Hamilton, Alexander

 Encyclopædia Britannica Article

Early political activities.


... In November 1781, with the war virtually over, he moved to Albany, where he studied law and was admitted to practice in July 1782. A few months later the New York legislature elected him to the Continental Congress. He continued to argue in essays for a strong central government, and in Congress from November 1782 to July 1783 he worked for the same end, being convinced that the Articles of Confederation were the source of the country's weakness and disunion.

... Meanwhile, the legislature had appointed him a delegate to the convention in Annapolis, Md., that met in September 1786 to consider the commercial plight of the Union. Hamilton suggested that the convention exceed its delegated powers and call for another meeting of representatives from all the states to discuss various problems confronting the nation. He drew up the draft of the address to the states from which emerged the Constitutional Convention that met in Philadelphia in May 1787. ...

Hamilton went to Philadelphia as an uncompromising nationalist who wished to replace the Articles of Confederation with a strong centralized government, but he did not take much part in the debates. ...  In a long speech on June 18, he presented his own idea of what the national government should be. Under his plan, the national government would have had unlimited power over the states. Hamilton's plan had little impact on the convention; the delegates went ahead to frame a constitution that, while it gave strong power to a federal government, stood some chance of being accepted by the people. ... , he signed the new constitution as an individual.

Opponents in New York quickly attacked the Constitution, and Hamilton answered them in the newspapers under the signature Caesar. Since the Caesar letters seemed not influential, Hamilton turned to another classical pseudonym, Publius, and to two collaborators, James Madison, the delegate from Virginia, and John Jay, the secretary of foreign affairs, to write The Federalist, a series of 85 essays in defense of the Constitution and republican government that appeared in newspapers between October 1787 and May 1788. Hamilton wrote at least two-thirds of the essays, including some of the most important ones that interpreted the Constitution, explained the powers of the executive, the senate, and the judiciary, and expounded the theory of judicial review (i.e., the power of the Supreme Court to declare legislative acts unconstitutional and, thus, void). Although written and published in haste, The Federalist was widely read, had a great influence on contemporaries, became one of the classics of political literature, and helped shape American political institutions. In 1788 Hamilton was reappointed a delegate to the Continental Congress from New York. At the ratifying convention in June, he became the chief champion of the Constitution and, against strong opposition, won approval for it.
 
 

Hamilton's financial program.


When President Washington in 1789 appointed Hamilton the first secretary of the Treasury, Congress asked him to draw up a plan for the “adequate support of the public credit.” Envisaging himself as something of a prime minister in Washington's official family, Hamilton developed a bold and masterly program designed to build a strong union, one that would weave his political philosophy into the government. His immediate objectives were to establish credit at home and abroad and to strengthen the national government at the expense of the states. He outlined his program in four notable reports to Congress (1790?91).

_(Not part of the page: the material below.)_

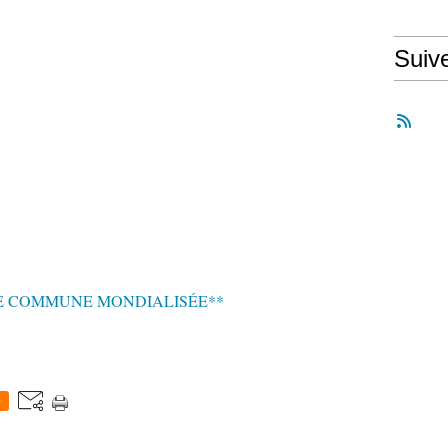
Suiv
E COMMUNE MONDIALISÉE**
0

In the first two, Reports on the Public Credit, which he submitted on Jan. 14, 1790, and Dec. 13, 1790, he urged the funding of the national debt at full value, the assumption in full by the federal government of debts incurred by the states during the Revolution, and a system of taxation to pay for the assumed debts. His motive was as much political as economic. Through payment by the central government of the states' debts, he hoped to bind the men of wealth and influence, who had acquired most of the domestically held bonds, to the national government. But such powerful opposition arose to the funding and assumption scheme that Hamilton was able to push it through Congress only after he had made a bargain with Thomas Jefferson, who was then secretary of state, whereby he gained Southern votes in Congress for it in exchange for his own support in locating the future national capital on the banks of the Potomac.

Hamilton's third report, the Report on a National Bank, which he submitted on Dec. 14, 1790, advocated a national bank called the Bank of the United States and modeled after the Bank of England. With the bank, he wished to solidify the partnership between the government and the business classes who would benefit most from it and further advance his program to strengthen the national government. After Congress passed the bank charter, Hamilton persuaded Washington to sign it into law. He advanced the argument that the Constitution was the source of implied as well as enumerated powers and that through implication the government had the right to charter a national bank as a proper means of regulating the currency. This doctrine of implied powers became the basis for interpreting and expanding the Constitution in later years. In the Report on Manufactures, the fourth, the longest, the most complex, and the most farsighted of his reports, submitted on Dec. 5, 1791, he proposed to aid the growth of infant industries through various protective laws. Basic to it was his idea that the general welfare required the encouragement of manufacturers and that the federal government was obligated to direct the economy to that end. In writing his report, Hamilton had leaned heavily on The Wealth of Nations, written in 1776 by the Scottish political economist Adam Smith, but he revolted against Smith's laissez-faire idea that the state must keep hands off the economic processes, which meant that it could provide no bounties, tariffs, or other aid. The report had greater appeal to posterity than to Hamilton's contemporaries, for Congress did nothing with it.